**Work required**
Pictures are to be dropped from the copy. Retype the listing exactly.

**Data**
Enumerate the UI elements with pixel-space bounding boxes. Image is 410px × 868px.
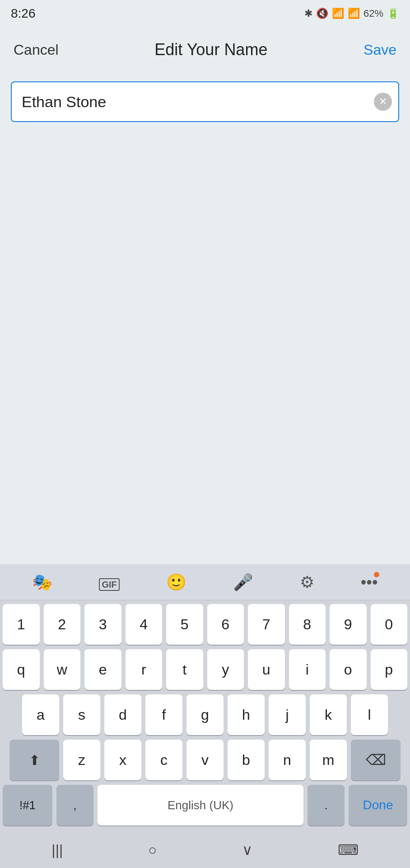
status-time: 8:26 [11,6,36,21]
qwerty-row: q w e r t y u i o p [3,649,407,690]
key-r[interactable]: r [126,649,163,690]
key-1[interactable]: 1 [3,604,40,645]
key-g[interactable]: g [186,694,224,735]
number-row: 1 2 3 4 5 6 7 8 9 0 [3,604,407,645]
key-v[interactable]: v [186,740,224,780]
key-d[interactable]: d [104,694,141,735]
shift-icon: ⬆ [29,752,40,768]
home-nav-icon[interactable]: ○ [148,842,157,859]
done-button[interactable]: Done [349,785,407,826]
keyboard-nav-icon[interactable]: ⌨ [338,841,359,859]
key-o[interactable]: o [330,649,367,690]
key-7[interactable]: 7 [248,604,285,645]
status-icons: ✱ 🔇 📶 📶 62% 🔋 [304,8,399,19]
key-x[interactable]: x [104,740,141,780]
key-f[interactable]: f [145,694,182,735]
key-2[interactable]: 2 [44,604,81,645]
content-area: ✕ [0,72,410,131]
key-t[interactable]: t [166,649,203,690]
app-bar: Cancel Edit Your Name Save [0,27,410,72]
key-0[interactable]: 0 [371,604,408,645]
key-4[interactable]: 4 [126,604,163,645]
wifi-icon: 📶 [332,8,344,19]
key-6[interactable]: 6 [207,604,244,645]
mic-icon[interactable]: 🎤 [233,573,253,592]
backspace-button[interactable]: ⌫ [351,740,401,780]
key-u[interactable]: u [248,649,285,690]
gif-label: GIF [99,578,119,591]
close-icon: ✕ [379,96,387,108]
key-y[interactable]: y [207,649,244,690]
page-title: Edit Your Name [154,40,267,59]
battery-text: 62% [363,8,383,19]
key-e[interactable]: e [84,649,121,690]
key-s[interactable]: s [63,694,100,735]
battery-icon: 🔋 [387,8,399,19]
more-icon[interactable]: ••• [361,573,378,592]
clear-input-button[interactable]: ✕ [374,93,392,111]
mute-icon: 🔇 [316,8,328,19]
key-p[interactable]: p [371,649,408,690]
name-input-wrapper: ✕ [11,81,399,122]
key-b[interactable]: b [228,740,265,780]
key-w[interactable]: w [44,649,81,690]
bluetooth-icon: ✱ [304,8,312,19]
key-n[interactable]: n [269,740,306,780]
symbols-button[interactable]: !#1 [3,785,52,826]
name-input[interactable] [11,81,399,122]
key-a[interactable]: a [22,694,59,735]
key-q[interactable]: q [3,649,40,690]
back-nav-icon[interactable]: ||| [51,842,63,859]
signal-icon: 📶 [348,8,360,19]
key-k[interactable]: k [310,694,347,735]
key-5[interactable]: 5 [166,604,203,645]
keyboard-toolbar: 🎭 GIF 🙂 🎤 ⚙ ••• [0,564,410,600]
key-i[interactable]: i [289,649,326,690]
key-3[interactable]: 3 [84,604,121,645]
emoji-icon[interactable]: 🙂 [166,573,186,592]
keyboard-area: 🎭 GIF 🙂 🎤 ⚙ ••• 1 2 3 4 5 6 7 8 9 0 q w … [0,564,410,868]
save-button[interactable]: Save [363,42,396,58]
zxcv-row: ⬆ z x c v b n m ⌫ [3,740,407,780]
backspace-icon: ⌫ [366,751,386,769]
gif-icon[interactable]: GIF [99,573,119,592]
key-c[interactable]: c [145,740,182,780]
key-m[interactable]: m [310,740,347,780]
sticker-icon[interactable]: 🎭 [32,573,52,592]
recent-nav-icon[interactable]: ∨ [242,841,252,859]
bottom-row: !#1 , English (UK) . Done [3,785,407,826]
asdf-row: a s d f g h j k l [3,694,407,735]
cancel-button[interactable]: Cancel [14,42,59,58]
key-l[interactable]: l [351,694,388,735]
key-h[interactable]: h [228,694,265,735]
settings-icon[interactable]: ⚙ [300,573,314,592]
comma-key[interactable]: , [56,785,93,826]
space-key[interactable]: English (UK) [98,785,303,826]
nav-bar: ||| ○ ∨ ⌨ [0,832,410,868]
key-9[interactable]: 9 [330,604,367,645]
key-j[interactable]: j [269,694,306,735]
period-key[interactable]: . [308,785,345,826]
shift-button[interactable]: ⬆ [9,740,59,780]
key-rows: 1 2 3 4 5 6 7 8 9 0 q w e r t y u i o p … [0,600,410,832]
key-8[interactable]: 8 [289,604,326,645]
status-bar: 8:26 ✱ 🔇 📶 📶 62% 🔋 [0,0,410,27]
key-z[interactable]: z [63,740,100,780]
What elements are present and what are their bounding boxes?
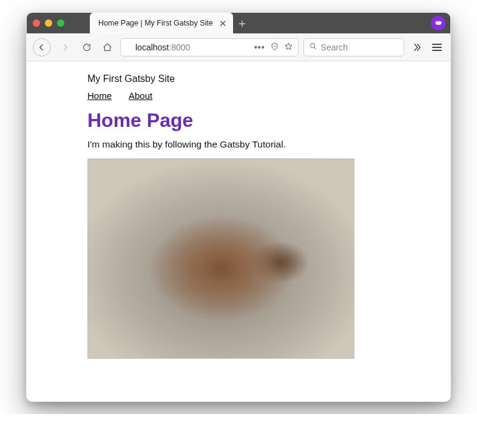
site-nav: Home About [87,90,390,101]
overflow-button[interactable] [409,39,425,55]
nav-link-home[interactable]: Home [87,90,112,101]
page-actions-icon[interactable]: ••• [254,42,265,52]
private-browsing-icon[interactable] [431,16,445,30]
back-button[interactable] [33,38,51,56]
bookmark-star-icon[interactable] [284,42,293,53]
close-tab-icon[interactable]: ✕ [219,19,227,28]
titlebar: Home Page | My First Gatsby Site ✕ ＋ [27,13,450,33]
minimize-window-button[interactable] [45,19,52,27]
home-button[interactable] [100,39,115,55]
forward-button[interactable] [56,38,74,56]
hero-image [87,158,354,359]
search-box[interactable]: Search [303,38,404,56]
svg-point-1 [310,44,314,48]
new-tab-button[interactable]: ＋ [233,13,251,33]
reader-shield-icon[interactable] [270,42,279,53]
page-paragraph: I'm making this by following the Gatsby … [87,139,390,150]
tab-title: Home Page | My First Gatsby Site [98,19,213,27]
browser-tab[interactable]: Home Page | My First Gatsby Site ✕ [90,13,233,33]
reload-button[interactable] [79,39,95,55]
search-placeholder: Search [321,42,348,52]
maximize-window-button[interactable] [57,19,64,27]
url-bar[interactable]: localhost:8000 ••• [120,38,299,56]
url-text: localhost:8000 [135,42,249,52]
menu-button[interactable] [430,41,444,53]
window-controls [33,13,83,33]
nav-link-about[interactable]: About [129,90,152,101]
search-icon [309,42,317,52]
page-heading: Home Page [87,109,390,132]
close-window-button[interactable] [33,19,40,27]
browser-window: Home Page | My First Gatsby Site ✕ ＋ [26,12,451,402]
toolbar: localhost:8000 ••• Search [27,33,450,61]
site-title: My First Gatsby Site [87,73,390,84]
page-viewport: My First Gatsby Site Home About Home Pag… [27,61,450,401]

**Response**
Enumerate the UI elements with pixel-space bounding boxes. Image is 410px × 868px.
status-time: 8:26 [11,6,36,21]
qwerty-row: q w e r t y u i o p [3,649,407,690]
key-r[interactable]: r [126,649,163,690]
key-1[interactable]: 1 [3,604,40,645]
key-g[interactable]: g [186,694,224,735]
number-row: 1 2 3 4 5 6 7 8 9 0 [3,604,407,645]
key-v[interactable]: v [186,740,224,780]
key-d[interactable]: d [104,694,141,735]
shift-icon: ⬆ [29,752,40,768]
home-nav-icon[interactable]: ○ [148,842,157,859]
done-button[interactable]: Done [349,785,407,826]
keyboard-nav-icon[interactable]: ⌨ [338,841,359,859]
key-o[interactable]: o [330,649,367,690]
key-7[interactable]: 7 [248,604,285,645]
status-icons: ✱ 🔇 📶 📶 62% 🔋 [304,8,399,19]
key-x[interactable]: x [104,740,141,780]
key-f[interactable]: f [145,694,182,735]
key-2[interactable]: 2 [44,604,81,645]
content-area: ✕ [0,72,410,131]
key-t[interactable]: t [166,649,203,690]
app-bar: Cancel Edit Your Name Save [0,27,410,72]
key-0[interactable]: 0 [371,604,408,645]
key-4[interactable]: 4 [126,604,163,645]
wifi-icon: 📶 [332,8,344,19]
key-6[interactable]: 6 [207,604,244,645]
mic-icon[interactable]: 🎤 [233,573,253,592]
backspace-button[interactable]: ⌫ [351,740,401,780]
key-u[interactable]: u [248,649,285,690]
gif-label: GIF [99,578,119,591]
close-icon: ✕ [379,96,387,108]
key-y[interactable]: y [207,649,244,690]
page-title: Edit Your Name [154,40,267,59]
battery-text: 62% [363,8,383,19]
key-e[interactable]: e [84,649,121,690]
key-s[interactable]: s [63,694,100,735]
battery-icon: 🔋 [387,8,399,19]
more-icon[interactable]: ••• [361,573,378,592]
clear-input-button[interactable]: ✕ [374,93,392,111]
mute-icon: 🔇 [316,8,328,19]
key-p[interactable]: p [371,649,408,690]
name-input-wrapper: ✕ [11,81,399,122]
key-b[interactable]: b [228,740,265,780]
key-w[interactable]: w [44,649,81,690]
bluetooth-icon: ✱ [304,8,312,19]
key-n[interactable]: n [269,740,306,780]
symbols-button[interactable]: !#1 [3,785,52,826]
name-input[interactable] [11,81,399,122]
key-a[interactable]: a [22,694,59,735]
key-q[interactable]: q [3,649,40,690]
back-nav-icon[interactable]: ||| [51,842,63,859]
signal-icon: 📶 [348,8,360,19]
key-k[interactable]: k [310,694,347,735]
key-5[interactable]: 5 [166,604,203,645]
keyboard-toolbar: 🎭 GIF 🙂 🎤 ⚙ ••• [0,564,410,600]
key-i[interactable]: i [289,649,326,690]
key-3[interactable]: 3 [84,604,121,645]
emoji-icon[interactable]: 🙂 [166,573,186,592]
keyboard-area: 🎭 GIF 🙂 🎤 ⚙ ••• 1 2 3 4 5 6 7 8 9 0 q w … [0,564,410,868]
save-button[interactable]: Save [363,42,396,58]
zxcv-row: ⬆ z x c v b n m ⌫ [3,740,407,780]
backspace-icon: ⌫ [366,751,386,769]
gif-icon[interactable]: GIF [99,573,119,592]
key-c[interactable]: c [145,740,182,780]
key-m[interactable]: m [310,740,347,780]
sticker-icon[interactable]: 🎭 [32,573,52,592]
recent-nav-icon[interactable]: ∨ [242,841,252,859]
bottom-row: !#1 , English (UK) . Done [3,785,407,826]
asdf-row: a s d f g h j k l [3,694,407,735]
cancel-button[interactable]: Cancel [14,42,59,58]
key-l[interactable]: l [351,694,388,735]
key-h[interactable]: h [228,694,265,735]
settings-icon[interactable]: ⚙ [300,573,314,592]
comma-key[interactable]: , [56,785,93,826]
space-key[interactable]: English (UK) [98,785,303,826]
nav-bar: ||| ○ ∨ ⌨ [0,832,410,868]
key-9[interactable]: 9 [330,604,367,645]
key-j[interactable]: j [269,694,306,735]
period-key[interactable]: . [308,785,345,826]
shift-button[interactable]: ⬆ [9,740,59,780]
key-rows: 1 2 3 4 5 6 7 8 9 0 q w e r t y u i o p … [0,600,410,832]
key-8[interactable]: 8 [289,604,326,645]
status-bar: 8:26 ✱ 🔇 📶 📶 62% 🔋 [0,0,410,27]
key-z[interactable]: z [63,740,100,780]
What elements are present and what are their bounding boxes?
site-nav: Home About [87,90,390,101]
overflow-button[interactable] [409,39,425,55]
nav-link-home[interactable]: Home [87,90,112,101]
page-actions-icon[interactable]: ••• [254,42,265,52]
private-browsing-icon[interactable] [431,16,445,30]
back-button[interactable] [33,38,51,56]
bookmark-star-icon[interactable] [284,42,293,53]
close-tab-icon[interactable]: ✕ [219,19,227,28]
titlebar: Home Page | My First Gatsby Site ✕ ＋ [27,13,450,33]
minimize-window-button[interactable] [45,19,52,27]
home-button[interactable] [100,39,115,55]
forward-button[interactable] [56,38,74,56]
hero-image [87,158,354,359]
search-box[interactable]: Search [303,38,404,56]
svg-point-1 [310,44,314,48]
new-tab-button[interactable]: ＋ [233,13,251,33]
reader-shield-icon[interactable] [270,42,279,53]
page-paragraph: I'm making this by following the Gatsby … [87,139,390,150]
tab-title: Home Page | My First Gatsby Site [98,19,213,27]
browser-tab[interactable]: Home Page | My First Gatsby Site ✕ [90,13,233,33]
reload-button[interactable] [79,39,95,55]
search-placeholder: Search [321,42,348,52]
maximize-window-button[interactable] [57,19,64,27]
url-bar[interactable]: localhost:8000 ••• [120,38,299,56]
url-text: localhost:8000 [135,42,249,52]
menu-button[interactable] [430,41,444,53]
window-controls [33,13,83,33]
nav-link-about[interactable]: About [129,90,152,101]
search-icon [309,42,317,52]
page-heading: Home Page [87,109,390,132]
close-window-button[interactable] [33,19,40,27]
browser-window: Home Page | My First Gatsby Site ✕ ＋ [26,12,451,402]
toolbar: localhost:8000 ••• Search [27,33,450,61]
site-title: My First Gatsby Site [87,73,390,84]
page-viewport: My First Gatsby Site Home About Home Pag… [27,61,450,401]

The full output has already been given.